The addition of clays to water treated with quaternary ammonium based biocides prior to release into the environment is known. Such materials, particularly bentonite clays, have been shown in laboratory and field tests to be effective at detoxifying quaternary ammonium based biocides. While clays have been shown to be effective treatments for the detoxification of biocides, they are troublesome to feed. U.S. Pat. No. 5, 169,536 teaches a method of detoxifying cationic surfactant based biocides with a combination of bentonite clay detoxification agent and a polymerized alkyl naphthalene sulfonate sodium salt dispersing agent. While clay based detoxification methods are effective, regulatory agencies have shown concern over the long term deposition and accumulation of inert clays and their environmental impact.
The use of soya lecithin (a mixture of phosphatides and lipids) in combination with a dispersing agent such as Tween.RTM. 80 (a polyoxyethylene sorbitan monooleate) in water to neutralize quaternary bactericides is known in the art (Tween is a registered trademark of ICI United States, Inc. ). It is believed that soya lecithin acts as the neutralizer while Tween 80 is used as a dispersing and solubilizing agent for the soya lecithin which is insoluble in water.
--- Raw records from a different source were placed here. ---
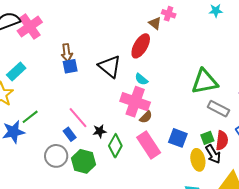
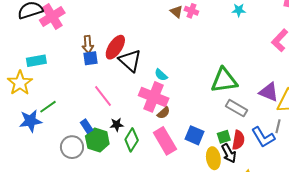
brown triangle: (155, 23) -> (176, 12), moved
red ellipse: (141, 46) -> (115, 47), moved
cyan rectangle: (16, 71) -> (36, 61), turned 30
pink line: (78, 118) -> (103, 96), moved
green hexagon: (83, 161) -> (97, 140), moved

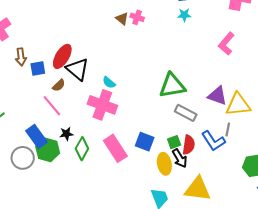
brown arrow: (88, 44) -> (21, 57), moved
brown semicircle: (164, 113) -> (59, 85), moved
blue rectangle: (87, 126) -> (36, 136), size x1.6

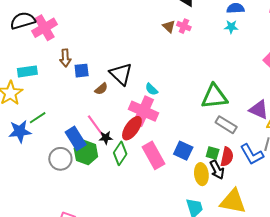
red ellipse: (62, 56) -> (132, 128), moved
pink line: (52, 106) -> (96, 125), moved
green square: (174, 142) -> (213, 153), turned 32

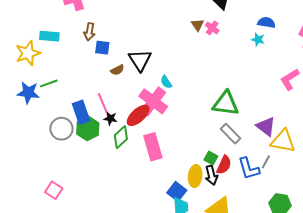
blue square: (183, 151) -> (177, 192), moved

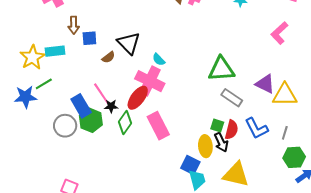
cyan rectangle: (49, 36) -> (55, 51), moved
yellow star: (28, 53) -> (32, 57), moved
gray line: (266, 162) -> (285, 133), moved

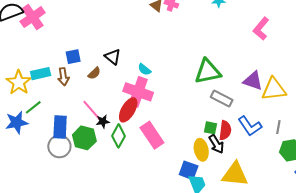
brown arrow: (74, 25) -> (63, 77), moved
black triangle: (129, 43) -> (113, 57), size x0.7
blue rectangle: (81, 106) -> (60, 127), moved, turned 40

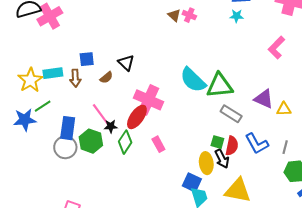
cyan semicircle: (144, 69) -> (193, 80), moved, size x2.0
yellow triangle: (274, 89) -> (284, 109), size x0.6
pink rectangle: (152, 135) -> (158, 144), size x0.6

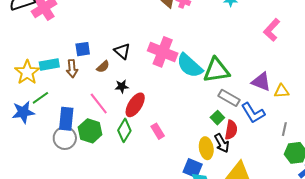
pink cross: (149, 100) -> (163, 52), moved
black star: (111, 126) -> (122, 86), moved
green square: (217, 142) -> (217, 118), moved, turned 32
blue L-shape: (257, 144) -> (253, 113), moved

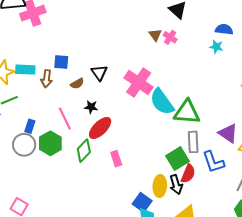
gray rectangle: (229, 98) -> (193, 142), turned 45
green square: (217, 118) -> (177, 159), size x1.6
blue rectangle: (66, 119) -> (30, 126), size x0.6

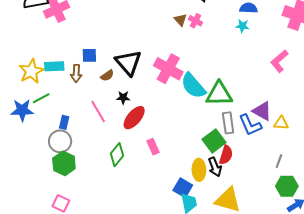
black triangle: (99, 73) -> (128, 63), size x1.6
green hexagon: (50, 143) -> (64, 163), moved
green diamond: (84, 151) -> (117, 155), moved
blue L-shape: (213, 162) -> (250, 125), moved

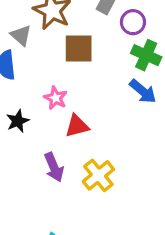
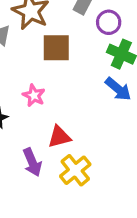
red triangle: (77, 126) -> (59, 137), moved

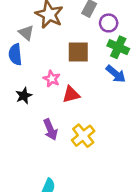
brown square: (56, 48) -> (78, 52), moved
red triangle: (59, 137) -> (71, 94), moved

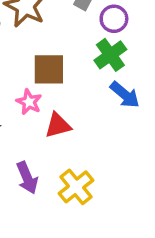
green cross: (118, 47) -> (110, 55), moved, turned 30
brown square: (78, 52) -> (49, 69), moved

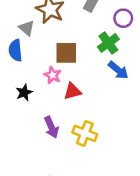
purple circle: (114, 19) -> (123, 18), moved
yellow cross: (76, 187) -> (85, 133), turned -30

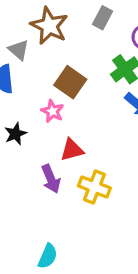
brown square: (66, 53) -> (70, 82), turned 35
red triangle: (72, 91) -> (72, 150), moved

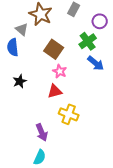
pink star: (52, 111) -> (60, 71), moved
purple arrow: (51, 179) -> (42, 132), moved

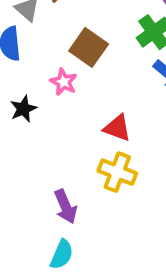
pink star: (60, 71) -> (64, 82), moved
red triangle: (55, 91) -> (117, 128), moved, turned 35

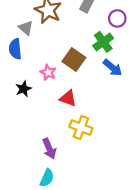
brown square: (89, 47) -> (74, 59), moved
red triangle: (117, 128) -> (68, 98), moved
While this material has been utilized for neutralizing the toxicity of quaternary ammonium antimicrobials towards microorganisms such as bacteria, it has not been suggested that soya lecithin would be effective at protecting higher orders of aquatic life such as fish, plaktonic and benthic macroinvertebrates and zooplankton assemblages. Within the scope of the present invention, higher orders of aquatic life refers to life forms such as macroinvertebrates and fish.